#### Problem
Copy out the entries word for word, leaving images aside.

*** Entries supplied ***

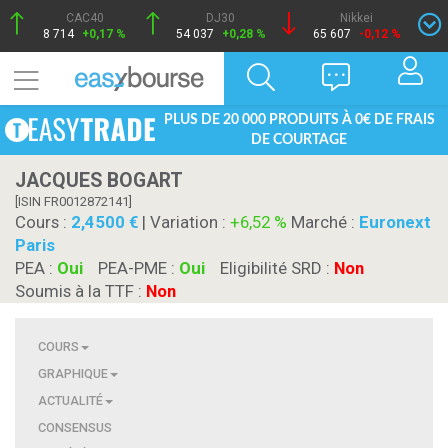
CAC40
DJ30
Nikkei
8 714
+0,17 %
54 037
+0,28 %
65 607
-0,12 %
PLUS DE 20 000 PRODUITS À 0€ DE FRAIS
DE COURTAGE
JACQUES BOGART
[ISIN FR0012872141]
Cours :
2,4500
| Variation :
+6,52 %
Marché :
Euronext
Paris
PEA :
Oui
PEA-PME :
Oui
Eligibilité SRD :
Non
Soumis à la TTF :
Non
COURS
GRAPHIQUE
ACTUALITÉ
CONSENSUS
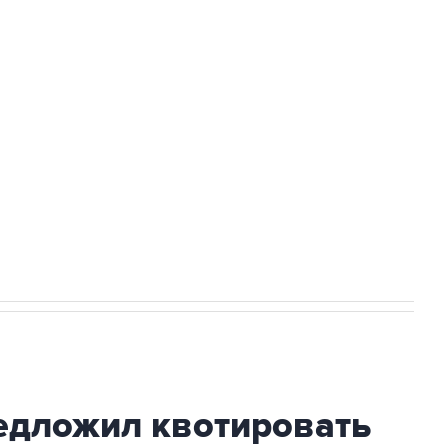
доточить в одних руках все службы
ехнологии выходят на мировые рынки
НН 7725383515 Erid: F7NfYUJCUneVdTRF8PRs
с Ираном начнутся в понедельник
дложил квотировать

*** End of Entries supplied ***

#### Exercise output
CAC40
DJ30
Nikkei
8 714
+0,17 %
54 037
+0,28 %
65 607
-0,12 %
PLUS DE 20 000 PRODUITS À 0€ DE FRAIS
DE COURTAGE
JACQUES BOGART
[ISIN FR0012872141]
Cours :
2,4500
| Variation :
+6,52 %
Marché :
Euronext
Paris
PEA :
Oui
PEA-PME :
Oui
Eligibilité SRD :
Non
Soumis à la TTF :
Non
COURS
GRAPHIQUE
ACTUALITÉ
CONSENSUS
доточить в одних руках все службы
ехнологии выходят на мировые рынки
НН 7725383515 Erid: F7NfYUJCUneVdTRF8PRs
с Ираном начнутся в понедельник
дложил квотировать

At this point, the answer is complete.